Therefore, the Company’s financial information prior to the transaction is not comparable to its financial information subsequent to the transaction.
As a result of the impact of pushdown accounting, the financial statements and certain note presentations separate the Company’s presentations into two distinct periods, the period before the consummation of the transaction (labeled predecessor) and the period after that date (labeled successor), to indicate the application of different basis of accounting between the periods presented.
Use of Estimates
The preparation of the accompanying condensed financial statements in conformity with GAAP requires management of the Company to make estimates and assumptions about future events. These estimates and the underlying assumptions affect the amount of assets and liabilities reported, disclosures about contingent assets and liabilities, and reported amounts of revenues and expenses. The estimates that are particularly significant to the financial statements include estimates of the Company’s reserves of oil, natural gas and natural gas liquids (“NGL”), future cash flows from oil and natural gas properties, depreciation, depletion and amortization, asset retirement obligations, certain revenues and operating expenses, fair values of commodity derivatives and fair values of assets acquired and liabilities assumed.
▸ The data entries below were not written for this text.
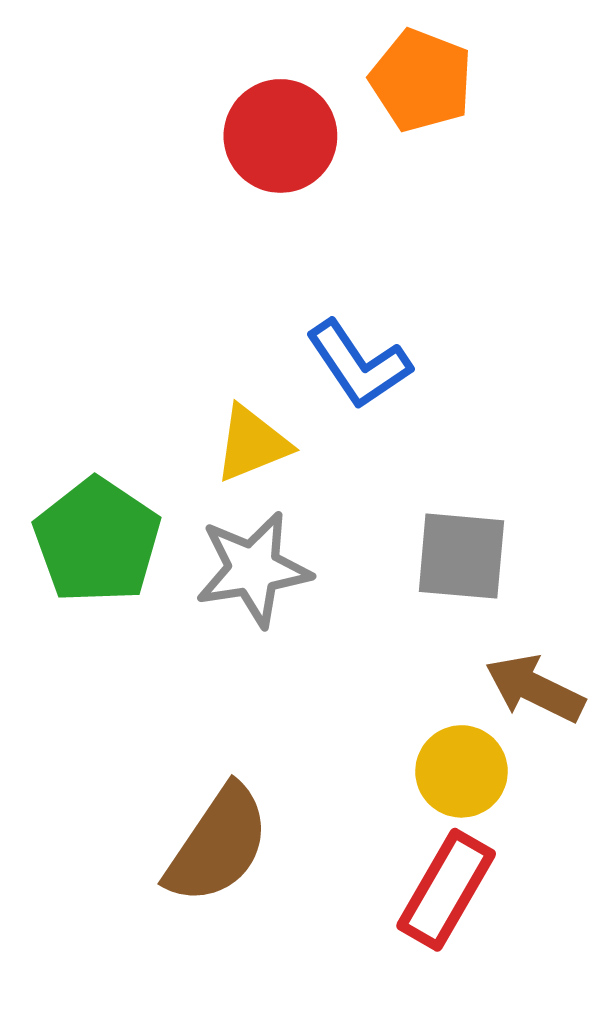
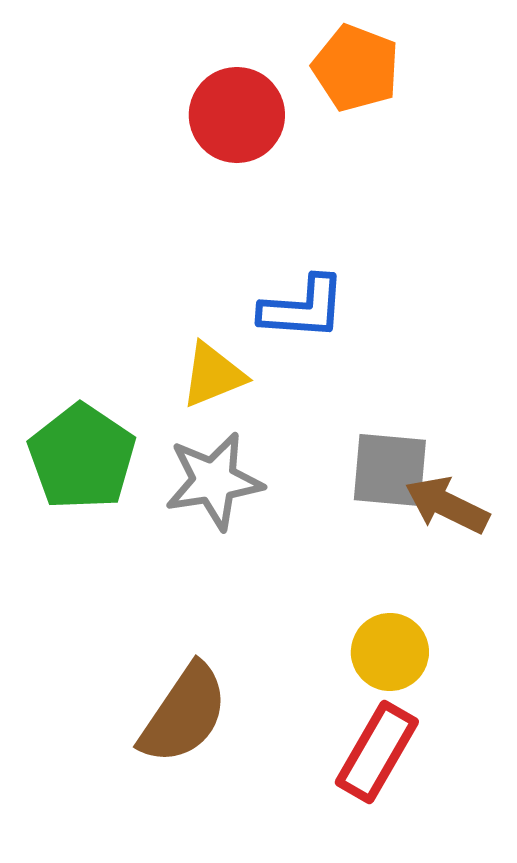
blue L-shape: (359, 364) -> (303, 308), turned -52
brown arrow: (535, 689) -> (447, 505), moved

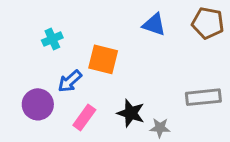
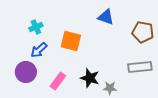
brown pentagon: (208, 23) -> (143, 32), moved
blue arrow: (70, 81) -> (39, 50), moved

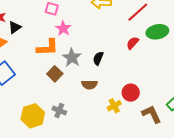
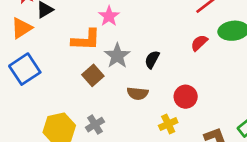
red circle: (131, 93) -> (186, 97), moved
gray cross: (59, 111) -> (95, 125), turned 32

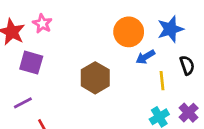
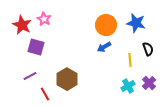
blue star: (170, 29) -> (136, 23), turned 30
blue arrow: (145, 57) -> (104, 47), moved
brown hexagon: (95, 78) -> (67, 79), moved

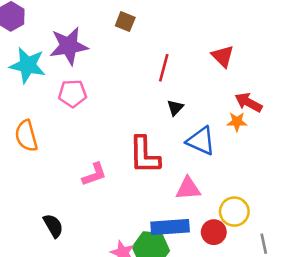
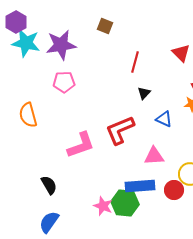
cyan star: (28, 65) -> (26, 43), moved
blue triangle: (201, 141) -> (164, 119), size x0.7
red L-shape: (144, 155) -> (120, 130), turned 68
pink L-shape: (94, 174) -> (81, 145), size x1.4

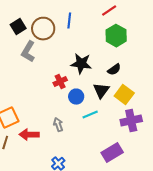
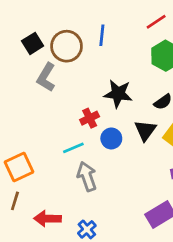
cyan line: (90, 115) -> (73, 148), moved
gray arrow: (58, 125) -> (87, 176), size x1.5
red arrow: (29, 135) -> (48, 219), moved

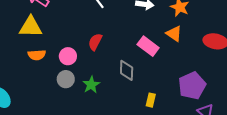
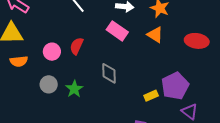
pink rectangle: (148, 46) -> (117, 31), moved
pink circle: (68, 56) -> (52, 52), moved
yellow rectangle: (151, 100) -> (151, 96), moved, turned 56

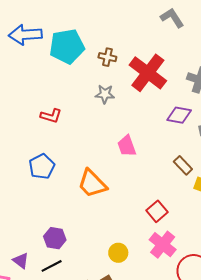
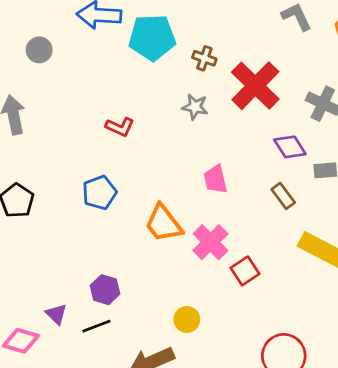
purple diamond: (179, 115) -> (290, 147), turned 40
brown rectangle: (183, 165) -> (283, 196), moved
pink cross: (163, 245) -> (210, 242), moved

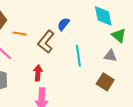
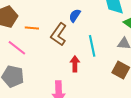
red arrow: (38, 73) -> (75, 64), moved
As fair value is a market-based measurement, it is determined based on the assumptions that market participants would use. These estimates and assumptions are based on management’s best estimates and judgment. Management evaluates its estimates and assumptions on an ongoing basis using historical experience and other factors, including the current economic environment, which management believes to be reasonable under the circumstances. Such estimates and assumptions are adjusted when facts and circumstances dictate. As future events and their effects cannot be determined with precision, actual results could differ from these estimates. Any changes in estimates resulting from continuing changes in the economic environment will be reflected in the financial statements in future periods.
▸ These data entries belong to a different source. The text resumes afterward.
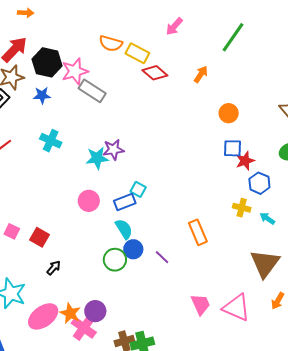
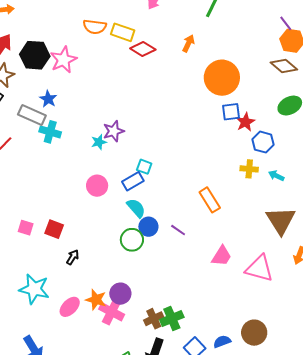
gray rectangle: (92, 91) -> (32, 115), moved
blue star: (42, 95) -> (48, 99), moved, turned -30
orange circle: (229, 113) -> (222, 78), size x1.8
cyan star: (97, 158) -> (99, 142), size x0.7
pink trapezoid: (201, 304) -> (222, 256), moved, turned 65
pink ellipse: (43, 316) -> (70, 307), size x0.7

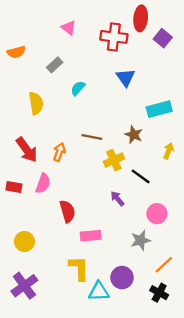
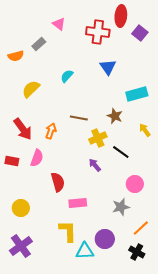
orange semicircle: (16, 52) -> (16, 56), moved
gray rectangle: (55, 65) -> (39, 44), moved
yellow semicircle: (36, 103) -> (31, 89), turned -126
yellow arrow: (169, 151) -> (145, 130), turned -56
purple arrow: (117, 199) -> (95, 165), moved

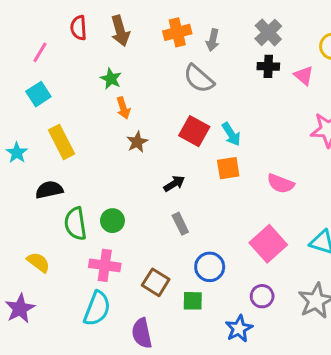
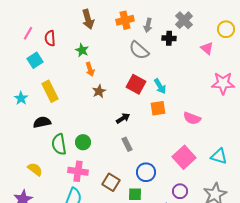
red semicircle: (79, 28) -> (50, 38), moved
pink line: (40, 52) -> (28, 33), moved
black cross: (268, 66) -> (169, 38), moved

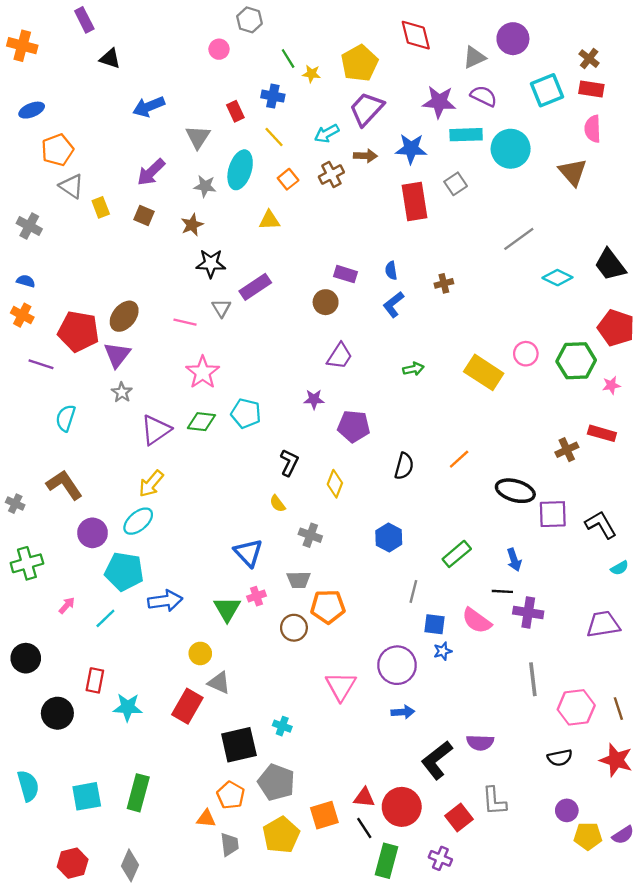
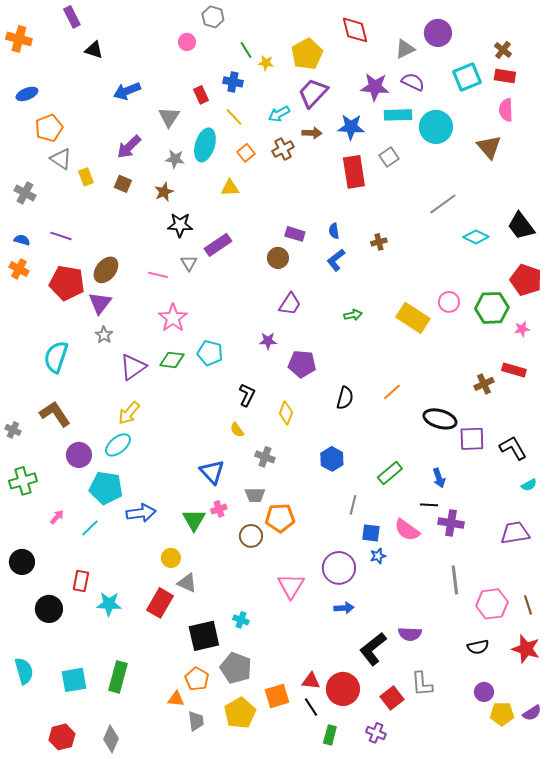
purple line: (41, 364) -> (61, 236), moved
cyan semicircle: (66, 418) -> (56, 357), size x1.4
green rectangle: (386, 861) -> (330, 735), size x0.7

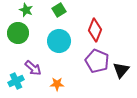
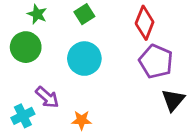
red diamond: (95, 30) -> (145, 23), moved
purple pentagon: (97, 61) -> (156, 61), moved

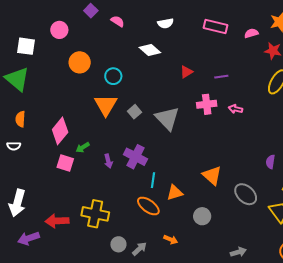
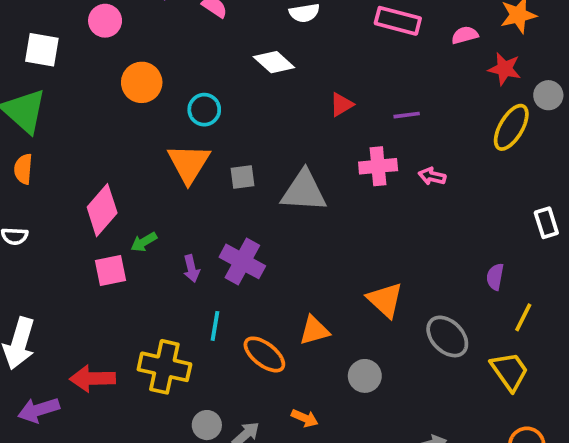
gray square: (134, 112) -> (242, 177), turned 32
gray triangle: (167, 118) -> (304, 191), turned -44
orange semicircle: (20, 119) -> (23, 169), moved
pink square: (65, 163) -> (111, 271), turned -30
cyan line: (153, 180) -> (215, 326), moved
Note 2 – LINN Energy Transaction
LINN Energy Transaction
On December 16, 2013, the Company completed the previously-announced transactions contemplated by the merger agreement between LINN Energy, LinnCo, an affiliate of LINN Energy, and Berry under which LinnCo acquired all of the outstanding common shares of Berry and the contribution agreement between LinnCo and LINN Energy, under which LinnCo contributed Berry to LINN Energy in exchange for LINN Energy units. Under the merger agreement, as amended, Berry’s shareholders received 1.68 LinnCo common shares for each Berry common share they owned, totaling 93,756,674 LinnCo common shares. Under the contribution agreement, LinnCo contributed Berry to LINN Energy in exchange for 93,756,674 newly issued LINN Energy units, after which Berry became an indirect wholly owned subsidiary of LINN Energy. The transaction has a preliminary value of approximately $4.6 billion, including the assumption of approximately $2.3 billion of Berry’s debt and net of cash acquired of approximately $451 million.
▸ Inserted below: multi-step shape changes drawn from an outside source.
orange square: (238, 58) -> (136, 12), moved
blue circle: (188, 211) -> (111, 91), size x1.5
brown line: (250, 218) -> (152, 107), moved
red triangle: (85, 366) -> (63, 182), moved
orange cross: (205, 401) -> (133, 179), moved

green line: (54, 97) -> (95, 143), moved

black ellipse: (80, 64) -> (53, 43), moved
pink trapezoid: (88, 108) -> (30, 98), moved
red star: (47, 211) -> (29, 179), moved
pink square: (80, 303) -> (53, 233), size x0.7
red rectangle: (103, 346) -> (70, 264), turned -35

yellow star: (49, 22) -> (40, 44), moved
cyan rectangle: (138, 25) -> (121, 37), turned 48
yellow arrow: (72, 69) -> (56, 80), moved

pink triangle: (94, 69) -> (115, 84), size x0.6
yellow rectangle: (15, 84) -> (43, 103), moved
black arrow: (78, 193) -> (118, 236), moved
On the Berry acquisition date, LinnCo contributed Berry to its affiliate, LINN Energy. As a result, the assets, liabilities and results of operations of Berry are not included in LinnCo’s financial statements.
The acquisition was accounted for under the acquisition method of accounting. Accordingly, the Company conducted assessments of net assets acquired and recognized amounts for identifiable assets acquired and liabilities assumed at their estimated fair values on the acquisition date, while transaction and integration costs associated with the acquisition were expensed as incurred. The initial accounting for the business combination is not complete and adjustments to provisional amounts, or recognition of additional assets acquired or liabilities assumed, may occur as more detailed analyses are completed and additional information is obtained about the facts and circumstances that existed as of the acquisition date.
As a result of being formed as a limited liability company on December 16, 2013, the date of the LINN Energy transaction, the Company ceased to be subject to federal and state income taxes, with the exception of the state of Texas. The Company’s net deferred income tax liabilities were assumed by LinnCo in the merger and were not transferred to LINN Energy in the contribution.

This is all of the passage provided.